[Stored data entries]
§
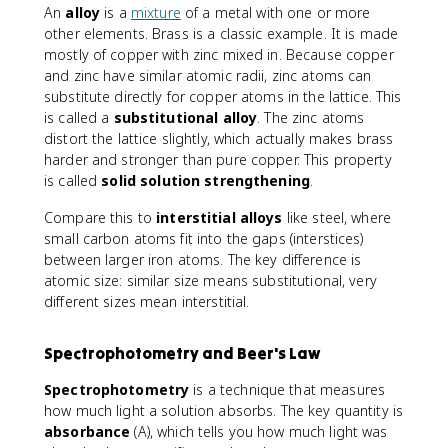
An
alloy
is a
mixture
of a metal with one or more
other elements. Brass is a classic example. It is made
mostly of copper with zinc mixed in. Because copper
and zinc have similar atomic radii, zinc atoms can
substitute directly for copper atoms in the lattice. This
is called a
substitutional alloy
. The zinc atoms
distort the lattice slightly, which actually makes brass
harder and stronger than pure copper. This property
is called
solid solution strengthening
.
Compare this to
interstitial alloys
like steel, where
small carbon atoms fit into the gaps (interstices)
between larger iron atoms. The key difference is
atomic size: similar size means substitutional, very
different sizes mean interstitial.
Spectrophotometry and Beer's Law
Spectrophotometry
is a technique that measures
how much light a solution absorbs. The key quantity is
absorbance
(A), which tells you how much light was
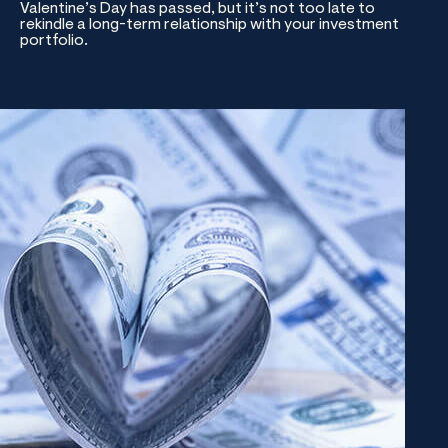
Valentine’s Day has passed, but it’s not too late to
rekindle a long-term relationship with your investment
portfolio.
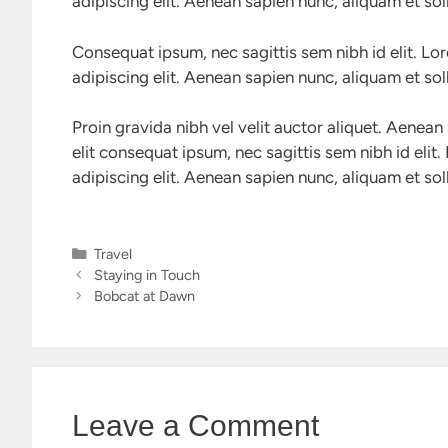
adipiscing elit. Aenean sapien nunc, aliquam et soll
Consequat ipsum, nec sagittis sem nibh id elit. Lo
adipiscing elit. Aenean sapien nunc, aliquam et soll
Proin gravida nibh vel velit auctor aliquet. Aenean 
elit consequat ipsum, nec sagittis sem nibh id elit
adipiscing elit. Aenean sapien nunc, aliquam et soll
Categories
Travel
Staying in Touch
Bobcat at Dawn
Leave a Comment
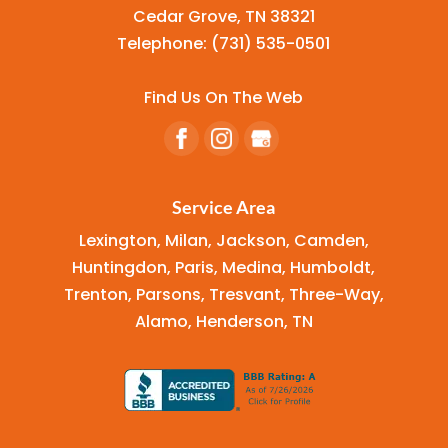
Cedar Grove
,
TN
38321
Telephone:
(731) 535-0501
Find Us On The Web
Service Area
Lexington, Milan, Jackson, Camden,
Huntingdon, Paris, Medina, Humboldt,
Trenton, Parsons, Tresvant, Three-Way,
Alamo, Henderson, TN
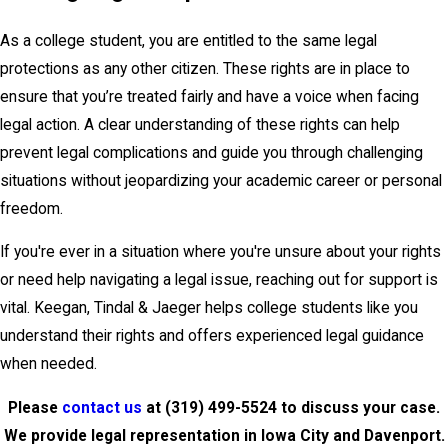
As a college student, you are entitled to the same legal
protections as any other citizen. These rights are in place to
ensure that you’re treated fairly and have a voice when facing
legal action. A clear understanding of these rights can help
prevent legal complications and guide you through challenging
situations without jeopardizing your academic career or personal
freedom.
If you're ever in a situation where you're unsure about your rights
or need help navigating a legal issue, reaching out for support is
vital. Keegan, Tindal & Jaeger helps college students like you
understand their rights and offers experienced legal guidance
when needed.
Please
contact us
at
(319) 499-5524
to discuss your case.
We provide legal representation in Iowa City and Davenport.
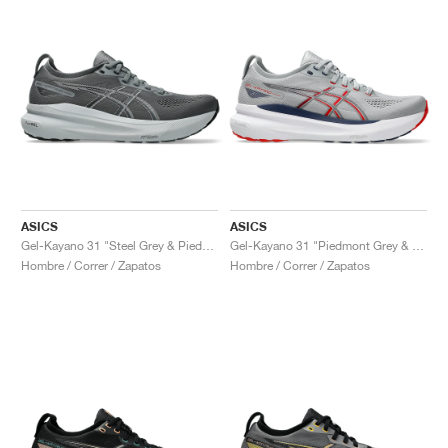
ASICS
ASICS
Gel-Kayano 31 "Steel Grey & Piedmont Grey"
Gel-Kayano 31 "Piedmont Grey & Fiery Red"
Hombre / Correr / Zapatos
Hombre / Correr / Zapatos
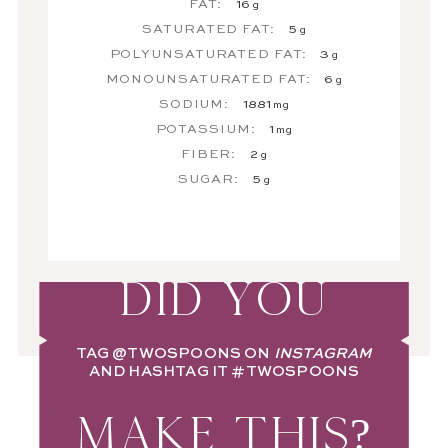
FAT:
16
g
SATURATED FAT:
5
g
POLYUNSATURATED FAT:
3
g
MONOUNSATURATED FAT:
6
g
SODIUM:
1881
mg
POTASSIUM:
1
mg
FIBER:
2
g
SUGAR:
5
g
DID YOU
TAG
@TWOSPOONS
ON
INSTAGRAM
AND HASHTAG IT
#TWOSPOONS
MAKE THIS?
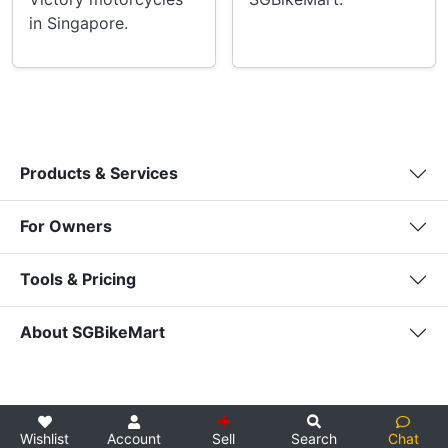
in Singapore.
Products & Services
For Owners
Tools & Pricing
About SGBikeMart
Wishlist
Account
Sell
Search
Chat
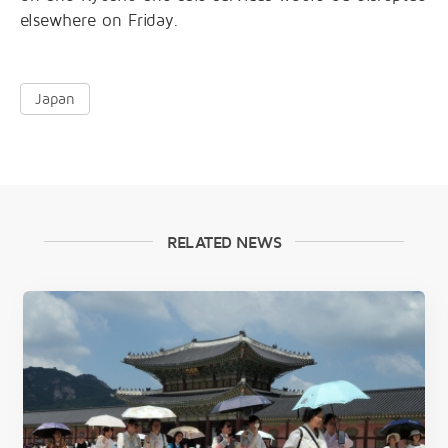
elsewhere on Friday.
Japan
RELATED NEWS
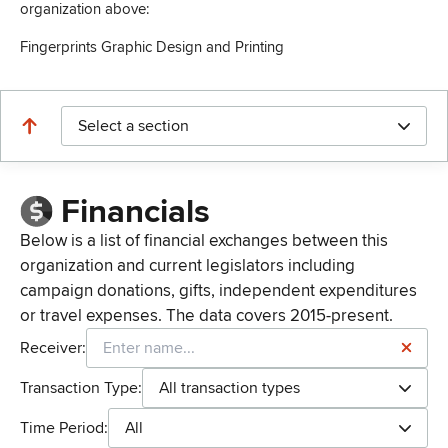
organization above:
Fingerprints Graphic Design and Printing
Select a section
Financials
Below is a list of financial exchanges between this
organization and current legislators including
campaign donations, gifts, independent expenditures
or travel expenses. The data covers 2015-present.
Receiver:
Transaction Type:
All transaction types
Time Period:
All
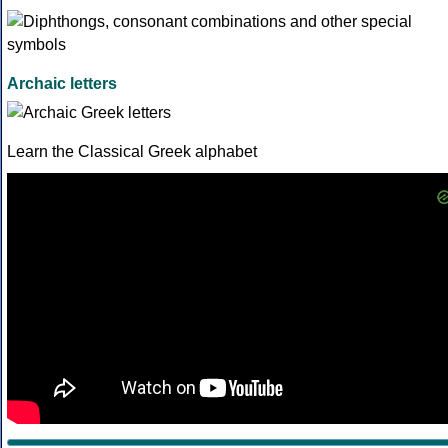
Archaic letters
Learn the Classical Greek alphabet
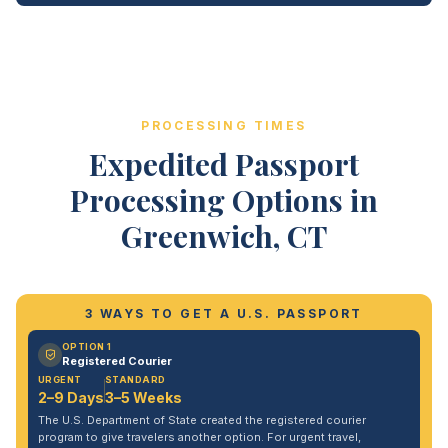
PROCESSING TIMES
Expedited Passport
Processing Options in
Greenwich, CT
3 WAYS TO GET A U.S. PASSPORT
OPTION 1
Registered Courier
URGENT
STANDARD
2–9 Days
3–5 Weeks
The U.S. Department of State created the registered courier
program to give travelers another option. For urgent travel,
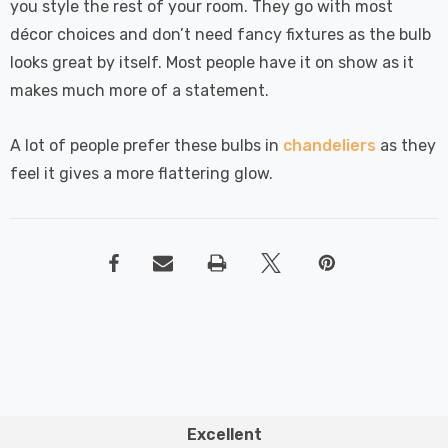
you style the rest of your room. They go with most
décor choices and don’t need fancy fixtures as the bulb
looks great by itself. Most people have it on show as it
makes much more of a statement.
A lot of people prefer these bulbs in
chandeliers
as they
feel it gives a more flattering glow.
Excellent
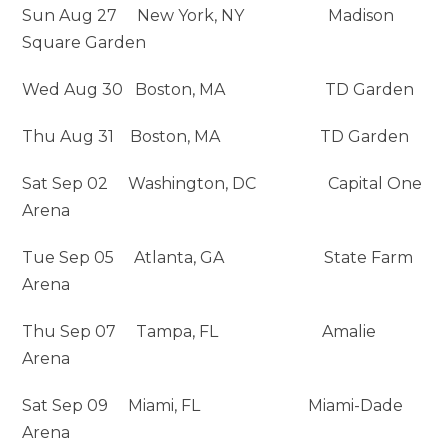
Sun Aug 27 New York, NY Madison
Square Garden
Wed Aug 30 Boston, MA TD Garden
Thu Aug 31 Boston, MA TD Garden
Sat Sep 02 Washington, DC Capital One
Arena
Tue Sep 05 Atlanta, GA State Farm
Arena
Thu Sep 07 Tampa, FL Amalie
Arena
Sat Sep 09 Miami, FL Miami-Dade
Arena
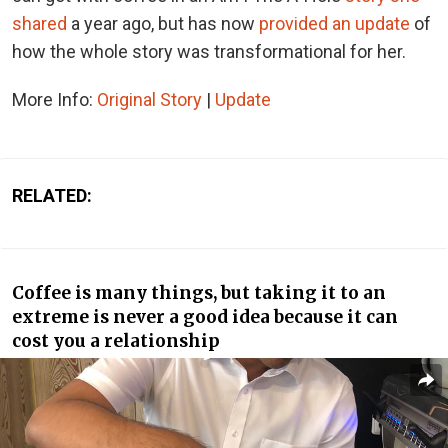
shared
a year ago, but has now
provided an update
of
how the whole story was transformational for her.
More Info:
Original Story
|
Update
RELATED:
Coffee is many things, but taking it to an
extreme is never a good idea because it can
cost you a relationship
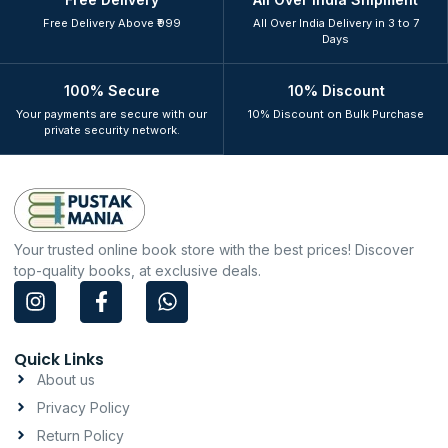
Free Delivery Above ₹999
All Over India Delivery in 3 to 7
Days
100% Secure
10% Discount
Your payments are secure with our
10% Discount on Bulk Purchase
private security network.
Your trusted online book store with the best prices! Discover
top-quality books, at exclusive deals.
I
F
W
n
a
h
s
c
a
t
e
t
Quick Links
a
b
s
About us
g
o
a
Privacy Policy
r
o
p
a
k
p
Return Policy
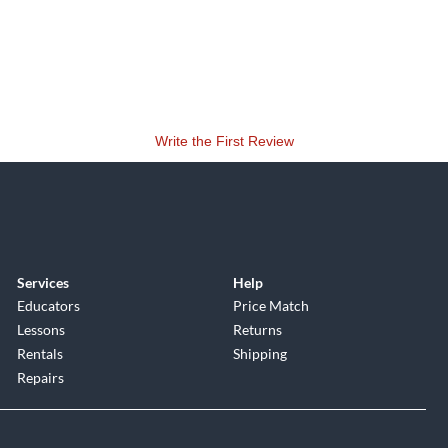
Write the First Review
Services
Help
Educators
Price Match
Lessons
Returns
Rentals
Shipping
Repairs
§
The lines from the start of the data through the line that contains "The zinc atoms" are to be returned exactly, please, with both ends included and every picture left out.

An
alloy
is a
mixture
of a metal with one or more
other elements. Brass is a classic example. It is made
mostly of copper with zinc mixed in. Because copper
and zinc have similar atomic radii, zinc atoms can
substitute directly for copper atoms in the lattice. This
is called a
substitutional alloy
. The zinc atoms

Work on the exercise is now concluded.